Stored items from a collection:
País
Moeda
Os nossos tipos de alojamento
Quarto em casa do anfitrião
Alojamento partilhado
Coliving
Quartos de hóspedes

WHAT THE TASK REQUIRES: Restate exactly, and only, every line from the one that contains "Os nossos tipos de alojamento" through the last line of the records.

RESULT OF THIS EXERCISE:
Os nossos tipos de alojamento
Quarto em casa do anfitrião
Alojamento partilhado
Coliving
Quartos de hóspedes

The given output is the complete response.